Body mass and food intake were monitored weekly. (A) Body mass gain 2, 4 or 8 weeks after the HFD started (n = 6–14). (B) Body composition assessed by nuclear magnetic resonance after 8 weeks of high fat feeding (n = 4–8). (C) Total food intake (n = 2–6 cages containing 3–4 mice) estimated as described in Material and Methods. (D) Energy conversion efficiency calculated as the ratio of body mass gain (in A) to food intake (in C) after 8 weeks. Data are mean + SEM. Unfilled circles represent biological replicates. Differences among means were evaluated by two-way ANOVA. * = p < 0.05 in Sidak’s posttest analysis.
Interestingly, KO mice showed the same energy expenditure compared to WT counterparts (Fig 2A).
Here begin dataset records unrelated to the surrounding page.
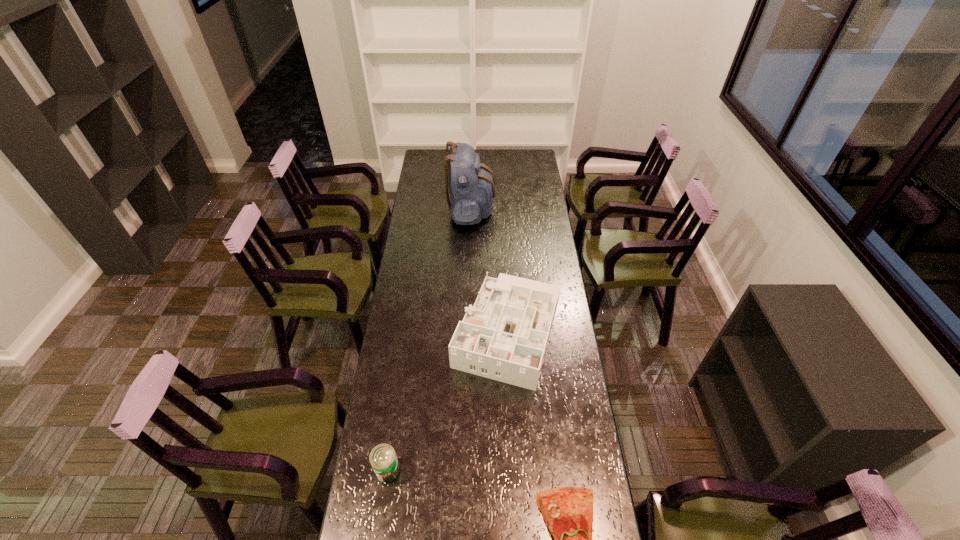 Identify the location of backpack. (471, 184).

Find the location of `the farthest object`. the farthest object is located at coordinates (471, 184).

Image resolution: width=960 pixels, height=540 pixels. In order to click on the second farthest object in this screenshot , I will do `click(504, 336)`.

Identify the location of the third shortest object. This screenshot has height=540, width=960. (504, 336).

Locate an element on the screen. The width and height of the screenshot is (960, 540). the leftmost object is located at coordinates [383, 459].

Locate an element on the screen. The height and width of the screenshot is (540, 960). can is located at coordinates (383, 459).

This screenshot has height=540, width=960. In order to click on free space located 0.130m at the front pocket of the backpack in this screenshot , I will do `click(518, 208)`.

Find the location of a particular element. This screenshot has height=540, width=960. free space located on the front of the third shortest object is located at coordinates (516, 457).

The width and height of the screenshot is (960, 540). I want to click on vacant position located 0.250m on the back of the second shortest object, so click(x=398, y=391).

The width and height of the screenshot is (960, 540). Find the location of `object located at the left edge`. object located at the left edge is located at coordinates (383, 459). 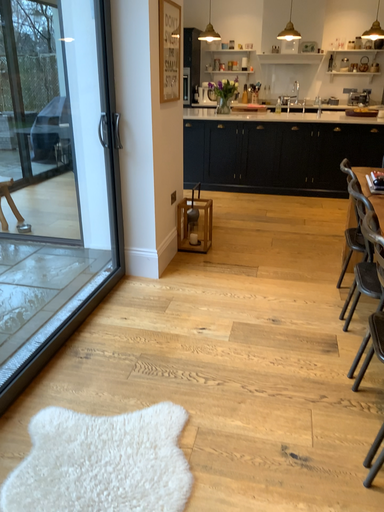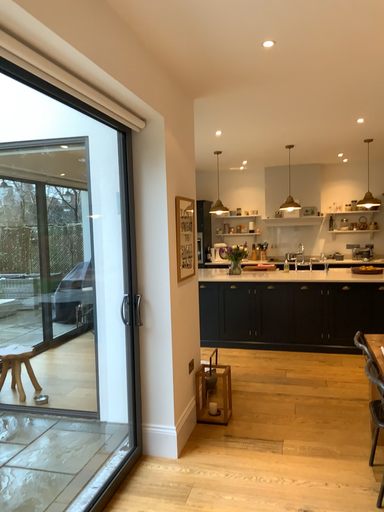 Question: How did the camera likely rotate when shooting the video?

Choices:
 (A) rotated upward
 (B) rotated downward

Answer: (A)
However, HFD-feeding promoted a shift in fuel utilization, increasing the use of fat, as indicated by lower respiratory exchange ratios (RER, Fig 2B), while reducing spontaneous physical activity in WT animals (SPA, Fig 2C). iNOS KO mice tended to move less during the light and dark periods (genotype effect, P value = 0.004 and 0.062, respectively), which corroborates the higher energy efficiency and mass gain observed.
Indirect calorimetry and SPA measurements were performed after 8 weeks of HFD feeding. Light and dark cycles represent means of uninterrupted 12 h periods (7 AM—7 PM and 7 PM– 7 AM, respectively). Heat (A) and RER (B) were quantified automatically while SPA (spontaneous physical activity; C) represents XYZ axes infrared beams breaks, as described in Material and Methods. Data are mean + SEM, n = 3–8. Unfilled circles represent biological replicates. Differences among means were evaluated by two-way ANOVA. * = p < 0.05 in Sidak’s posttest analysis.
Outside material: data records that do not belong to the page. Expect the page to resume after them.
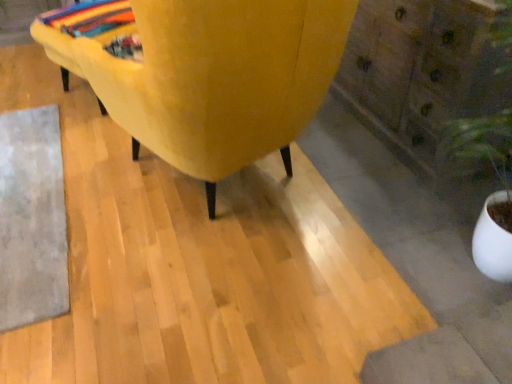 You are a GUI agent. You are given a task and a screenshot of the screen. Output one action in this format:
    pyautogui.click(x=<x>, y=<y>)
    Task: Click on the gray woolen mat at lower left
    The height and width of the screenshot is (384, 512).
    Given the screenshot: What is the action you would take?
    pyautogui.click(x=32, y=218)

The image size is (512, 384). What do you see at coordinates (213, 77) in the screenshot?
I see `velvet yellow chair at center` at bounding box center [213, 77].

You are a GUI agent. You are given a task and a screenshot of the screen. Output one action in this format:
    pyautogui.click(x=<x>, y=<y>)
    Task: Click on the multicolored woven blanket at upper left
    The image size is (512, 384).
    Given the screenshot: What is the action you would take?
    pyautogui.click(x=90, y=17)

Considering the relative positions of gray woolen mat at lower left and velvet yellow chair at center in the image provided, is gray woolen mat at lower left behind velvet yellow chair at center?

Yes, gray woolen mat at lower left is behind velvet yellow chair at center.

Is gray woolen mat at lower left far from velvet yellow chair at center?

gray woolen mat at lower left is near velvet yellow chair at center, not far away.

Does gray woolen mat at lower left turn towards velvet yellow chair at center?

No, gray woolen mat at lower left does not turn towards velvet yellow chair at center.

Can you tell me how much gray woolen mat at lower left and velvet yellow chair at center differ in facing direction?

111 degrees.

Is gray woolen mat at lower left at the back of multicolored woven blanket at upper left?

multicolored woven blanket at upper left does not have its back to gray woolen mat at lower left.

From a real-world perspective, who is located higher, multicolored woven blanket at upper left or gray woolen mat at lower left?

multicolored woven blanket at upper left is physically above.

Is multicolored woven blanket at upper left at the right side of gray woolen mat at lower left?

Yes, multicolored woven blanket at upper left is to the right of gray woolen mat at lower left.

Between multicolored woven blanket at upper left and gray woolen mat at lower left, which one is positioned behind?

multicolored woven blanket at upper left is further from the camera.

Does velvet yellow chair at center touch gray woolen mat at lower left?

No, velvet yellow chair at center is not next to gray woolen mat at lower left.

Is velvet yellow chair at center to the right of gray woolen mat at lower left from the viewer's perspective?

Correct, you'll find velvet yellow chair at center to the right of gray woolen mat at lower left.

Looking at their sizes, would you say velvet yellow chair at center is wider or thinner than gray woolen mat at lower left?

In the image, velvet yellow chair at center appears to be wider than gray woolen mat at lower left.

Does multicolored woven blanket at upper left turn towards velvet yellow chair at center?

No.

Can you tell me how much multicolored woven blanket at upper left and velvet yellow chair at center differ in facing direction?

multicolored woven blanket at upper left and velvet yellow chair at center are facing 94.7 degrees away from each other.

Is multicolored woven blanket at upper left not within velvet yellow chair at center?

Yes, multicolored woven blanket at upper left is located beyond the bounds of velvet yellow chair at center.

From a real-world perspective, is multicolored woven blanket at upper left on top of velvet yellow chair at center?

Actually, multicolored woven blanket at upper left is physically below velvet yellow chair at center in the real world.

What's the angular difference between wooden dresser at lower right and gray woolen mat at lower left's facing directions?

The angular difference between wooden dresser at lower right and gray woolen mat at lower left is 179 degrees.

I want to click on mat in front of the wooden dresser at lower right, so click(32, 218).

Does wooden dresser at lower right have a lesser height compared to gray woolen mat at lower left?

In fact, wooden dresser at lower right may be taller than gray woolen mat at lower left.

Considering the positions of points (389, 32) and (42, 306), is point (389, 32) closer to camera compared to point (42, 306)?

No, (389, 32) is further to viewer.

Considering the positions of objects gray woolen mat at lower left and multicolored woven blanket at upper left in the image provided, who is in front, gray woolen mat at lower left or multicolored woven blanket at upper left?

Positioned in front is gray woolen mat at lower left.

Between gray woolen mat at lower left and multicolored woven blanket at upper left, which one has less height?

Standing shorter between the two is gray woolen mat at lower left.

Between point (33, 200) and point (94, 25), which one is positioned in front?

The point (33, 200) is in front.

Considering the sizes of objects gray woolen mat at lower left and multicolored woven blanket at upper left in the image provided, who is bigger, gray woolen mat at lower left or multicolored woven blanket at upper left?

gray woolen mat at lower left.

Which point is more distant from viewer, (422, 172) or (295, 20)?

Point (422, 172)

From a real-world perspective, does wooden dresser at lower right stand above velvet yellow chair at center?

No, from a real-world perspective, wooden dresser at lower right is not above velvet yellow chair at center.

Who is smaller, wooden dresser at lower right or velvet yellow chair at center?

With smaller size is wooden dresser at lower right.

Considering the relative positions of wooden dresser at lower right and velvet yellow chair at center in the image provided, is wooden dresser at lower right in front of velvet yellow chair at center?

No, it is behind velvet yellow chair at center.

Locate an element on the screen. This screenshot has width=512, height=384. mat on the left of velvet yellow chair at center is located at coordinates (32, 218).

In order to click on blanket on the right side of gray woolen mat at lower left in this screenshot , I will do `click(90, 17)`.

Estimate the real-world distances between objects in this image. Which object is closer to multicolored woven blanket at upper left, velvet yellow chair at center or gray woolen mat at lower left?

Among the two, gray woolen mat at lower left is located nearer to multicolored woven blanket at upper left.

Considering their positions, is velvet yellow chair at center positioned closer to wooden dresser at lower right than multicolored woven blanket at upper left?

Among the two, velvet yellow chair at center is located nearer to wooden dresser at lower right.

Estimate the real-world distances between objects in this image. Which object is closer to gray woolen mat at lower left, multicolored woven blanket at upper left or velvet yellow chair at center?

The object closer to gray woolen mat at lower left is velvet yellow chair at center.

Considering their positions, is multicolored woven blanket at upper left positioned further to wooden dresser at lower right than velvet yellow chair at center?

Based on the image, multicolored woven blanket at upper left appears to be further to wooden dresser at lower right.

Estimate the real-world distances between objects in this image. Which object is further from multicolored woven blanket at upper left, velvet yellow chair at center or wooden dresser at lower right?

Based on the image, wooden dresser at lower right appears to be further to multicolored woven blanket at upper left.

Estimate the real-world distances between objects in this image. Which object is closer to velvet yellow chair at center, gray woolen mat at lower left or wooden dresser at lower right?

Based on the image, gray woolen mat at lower left appears to be nearer to velvet yellow chair at center.

Considering their positions, is velvet yellow chair at center positioned further to gray woolen mat at lower left than multicolored woven blanket at upper left?

Based on the image, multicolored woven blanket at upper left appears to be further to gray woolen mat at lower left.

From the image, which object appears to be farther from multicolored woven blanket at upper left, wooden dresser at lower right or velvet yellow chair at center?

wooden dresser at lower right lies further to multicolored woven blanket at upper left than the other object.

You are a GUI agent. You are given a task and a screenshot of the screen. Output one action in this format:
    pyautogui.click(x=<x>, y=<y>)
    Task: Click on the furniture between multicolored woven blanket at upper left and wooden dresser at lower right in the horizontal direction
    
    Given the screenshot: What is the action you would take?
    213,77

Identify the location of furniture between gray woolen mat at lower left and wooden dresser at lower right in the horizontal direction. The image size is (512, 384). (213, 77).

Locate an element on the screen. blanket between gray woolen mat at lower left and wooden dresser at lower right in the horizontal direction is located at coordinates (90, 17).

At what (x,y) coordinates should I click in order to perform the action: click on mat between velvet yellow chair at center and multicolored woven blanket at upper left in the front-back direction. Please return your answer as a coordinate pair (x, y). This screenshot has height=384, width=512. Looking at the image, I should click on (32, 218). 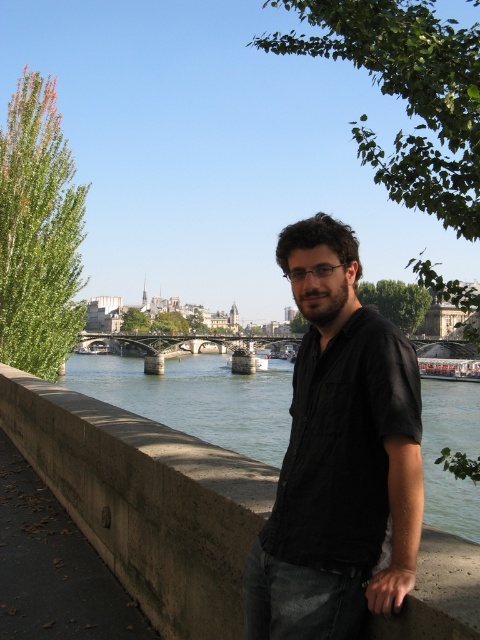 Question: Among these objects, which one is farthest from the camera?

Choices:
 (A) black matte shirt at center
 (B) concrete ledge at center
 (C) concrete bridge at center

Answer: (C)

Question: Which point is farther to the camera?

Choices:
 (A) (173, 561)
 (B) (204, 346)

Answer: (B)

Question: Among these points, which one is farthest from the camera?

Choices:
 (A) (214, 570)
 (B) (310, 278)

Answer: (B)

Question: Can you confirm if black matte shirt at center is positioned to the right of concrete bridge at center?

Choices:
 (A) no
 (B) yes

Answer: (B)

Question: Can you confirm if black matte shirt at center is wider than concrete ledge at center?

Choices:
 (A) no
 (B) yes

Answer: (A)

Question: Is black matte shirt at center above concrete bridge at center?

Choices:
 (A) no
 (B) yes

Answer: (B)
2. iNOS absence protects from insulin resistance only on the LFD
Systemic insulin sensitivity was evaluated using insulin and oral glucose tolerance tests at different time points (ITT and oGTT, respectively, Fig 3). As expected, the HFD decreased insulin sensitivity after 1.5 weeks in WT animals, as measured by the glycemic response at 15 min (Fig 3E) and the ITT area under the curve (AUC, Fig 3F). Fasting glycemia was higher in the iNOS KO HFD group at 1.5 weeks (Fig 3D), despite no significant changes in the ITT 15 min glycemia (Fig 3E) nor the ITT AUC (Fig 3F). Insulin sensitivity is significantly reduced in both WT and KO groups at 7 weeks, a time point in which the oGTT also showed changes promoted by the HFD (Fig 3G and 3H). Interestingly, even LFD WT animals tended to be less sensitive to insulin at 7 weeks, suggesting that diets with only 10% energy from fat can already promote metabolic disturbances when ingested ad libitum. These effects were not observed in LFD iNOS KO mice. Conversely, iNOS KO mice have increased circulation of NEFA and ketone bodies after overnight fasting, both on high- and low-fat diets (S1 Table)
Insulin sensitivity was evaluated through insulin and glucose tolerance tests. (A-C) Time course glycemia after insulin injection in animals fed the HFD for 2, 4 or 8 weeks. (D) Glycemia after 6 hours of morning fasting. (E) Glycemia after 15 minutes of insulin injection. (F) Area under the curve for graphs A-C. (G) Time course glycemia after oral administration of glucose. (H) Area under the curve for graph F. Data are means + SEM, n = 5–9. Unfilled circles represent biological replicates. Differences among means were evaluated by two-way ANOVA. * = p < 0.05 in Sidak’s posttest analysis.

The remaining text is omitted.